The business intelligence firm expects the burgeoning number of smart vehicles to feed innovations in in-vehicle services and automated driving capabilities and predicts that connected cars will form a "major element" of the Internet of Things (IoT).
Gartner believes that 4.9bn connected things will be in use this year, up 30% from 2014. The company projects that the number of connected devices will reach 25bn by 2020.
"The connected car is already a reality, and in-vehicle wireless connectivity is rapidly expanding from luxury models and premium brands, to high-volume midmarket models," said James F Hines, research director at Gartner.

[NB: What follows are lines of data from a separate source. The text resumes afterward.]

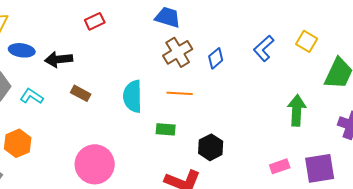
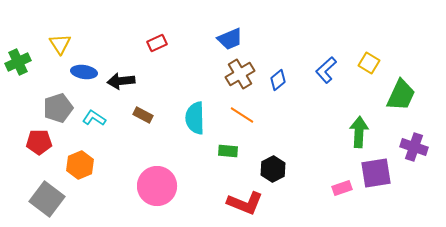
blue trapezoid: (168, 17) -> (230, 39), turned 140
orange line: (180, 93) -> (242, 115), turned 30
purple square: (320, 168) -> (376, 173), moved

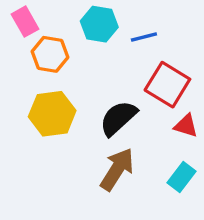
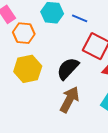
blue line: (144, 37) -> (80, 18), turned 42

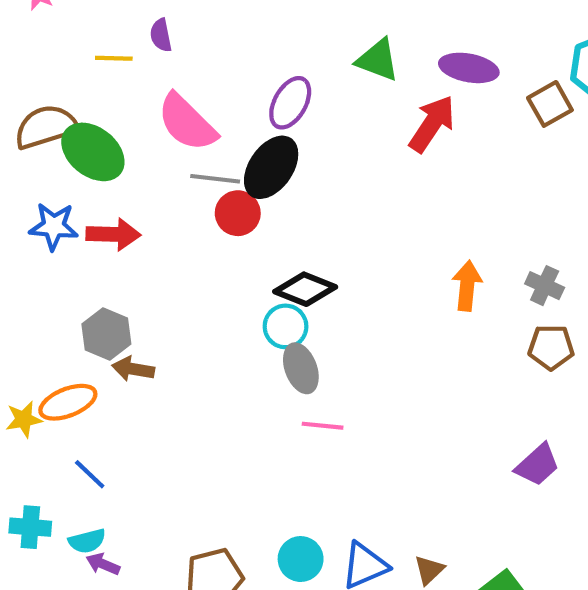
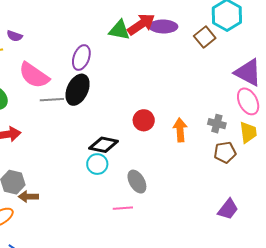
purple semicircle: (161, 35) -> (15, 36), turned -49
red arrow: (432, 124) -> (141, 24), moved, turned 32
red circle: (238, 213) -> (144, 120), moved
gray ellipse: (301, 368) -> (137, 182), moved

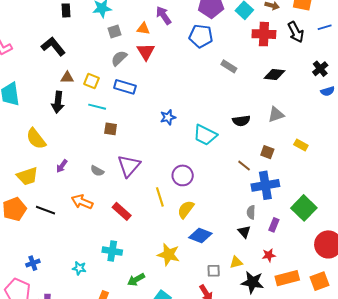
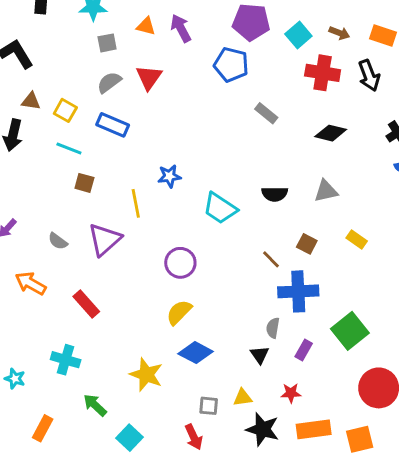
orange triangle: (143, 29) -> (146, 26), moved
yellow line: (160, 197) -> (136, 203), moved
green arrow: (136, 280) -> (95, 405), turned 66

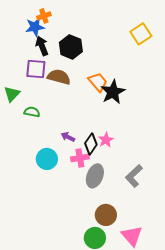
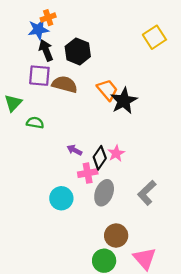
cyan circle: (47, 159) -> (61, 198), moved

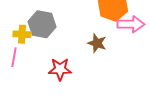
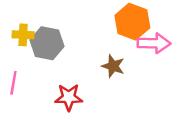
yellow cross: (22, 34) -> (23, 35), moved

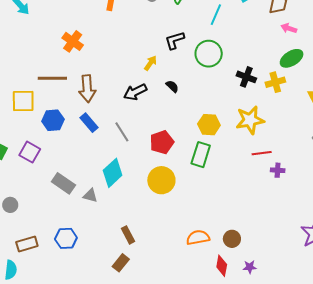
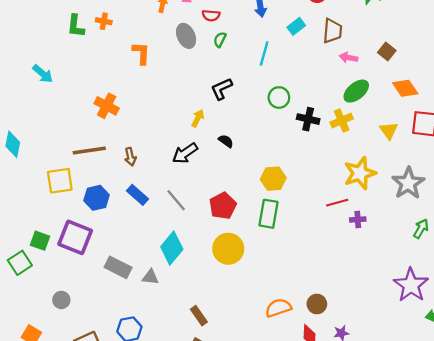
green circle: (209, 54) -> (279, 98), moved, size x0.7
brown arrow: (87, 89) -> (130, 157), size x0.6
yellow star: (250, 120) -> (360, 173), moved
purple square: (30, 152) -> (75, 237), size x1.4

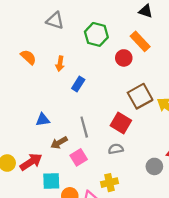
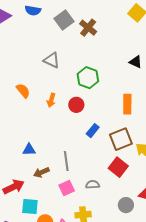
orange rectangle: (140, 41) -> (127, 104), moved, turned 36
red circle: (124, 58) -> (76, 105), moved
blue rectangle: (78, 84) -> (93, 131), moved
red square: (121, 123) -> (118, 167), moved
pink square: (79, 157) -> (67, 188), moved

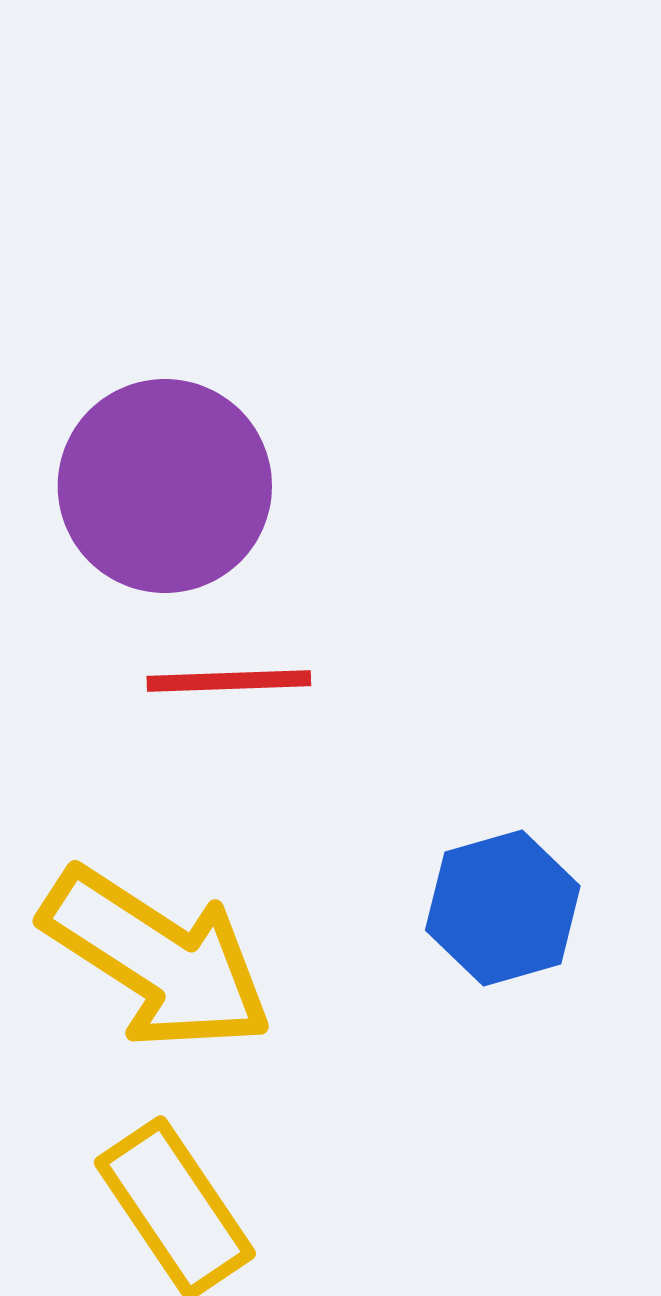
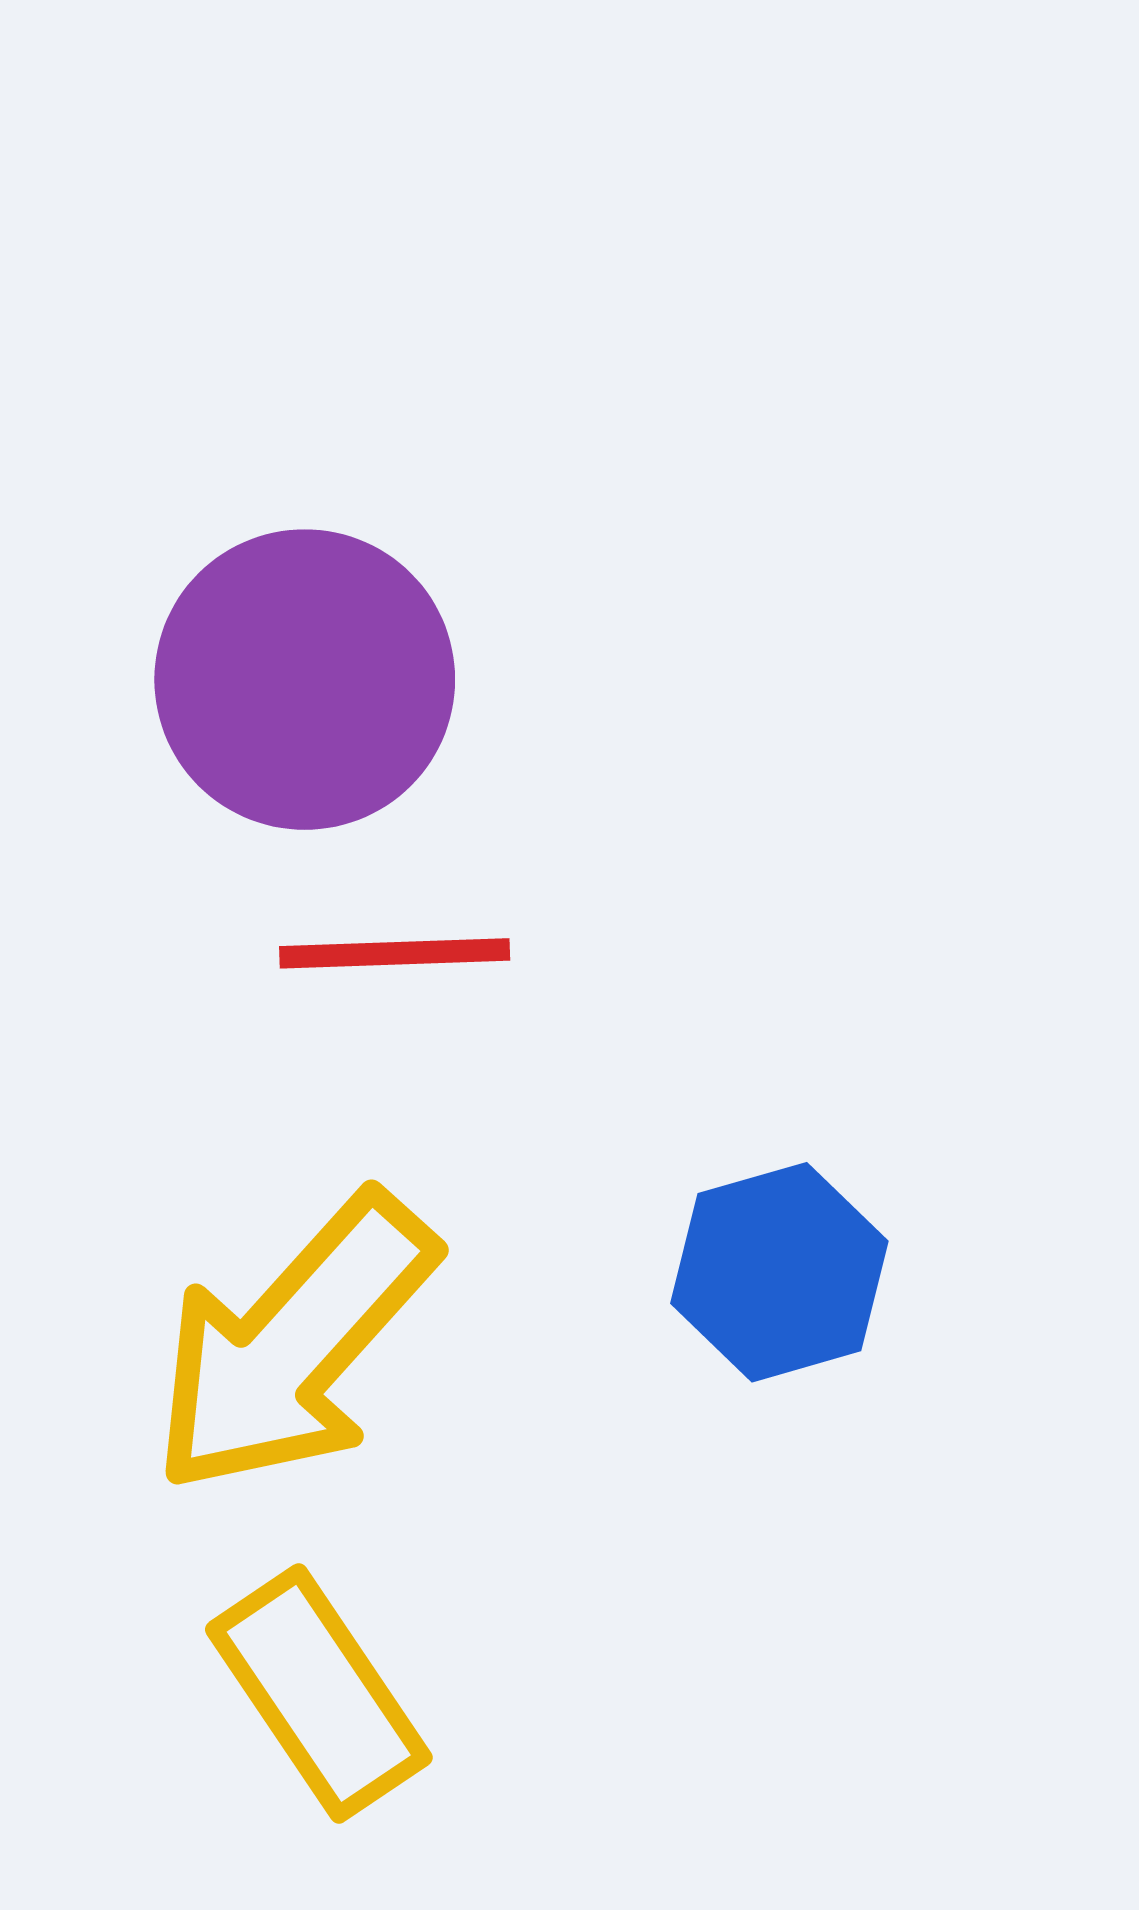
yellow arrow: (157, 959) -> (293, 1344), turned 99

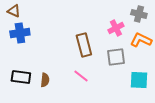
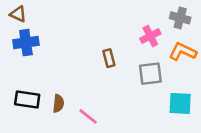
brown rectangle: (84, 45) -> (109, 58), size x0.6
pink line: (81, 76) -> (88, 116), moved

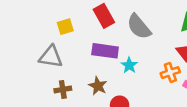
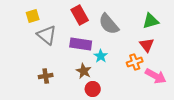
yellow square: (65, 27) -> (33, 16), moved
gray triangle: (51, 57) -> (47, 35), moved, turned 30
brown star: (98, 86) -> (84, 71), moved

"The increased consumption and creation of digital content within the vehicle will drive the need for more sophisticated infotainment systems, creating opportunities for application processors, graphics accelerators, displays and human-machine interface technologies. At the same time, new concepts of mobility and vehicle usage will lead to new business models and expansion of alternatives to car ownership, especially in urban environments."
Gartner forecasts that about one in five vehicles on the road worldwide will have some form of wireless network connection by 2020, amounting to more than 250m connected vehicles.
Several tech firms have investigated driverless vehicles as vehicle connectivity has progressed. Tesla and Google already have prototypes in service and Apple has reportedly begun speaking with auto-industry experts about how to put together its own electric car.
But one issue manufacturers of connected vehicles may have to confront, if Gartner's growth claims are to materialise, is cyber security. Last week a US senator raised concerns after quizzing 20 manufacturers over the protections in their wireless networking. Senator Ed Markey claimed his investigation showed in-vehicle networks to be "largely unprotected" from intrusion.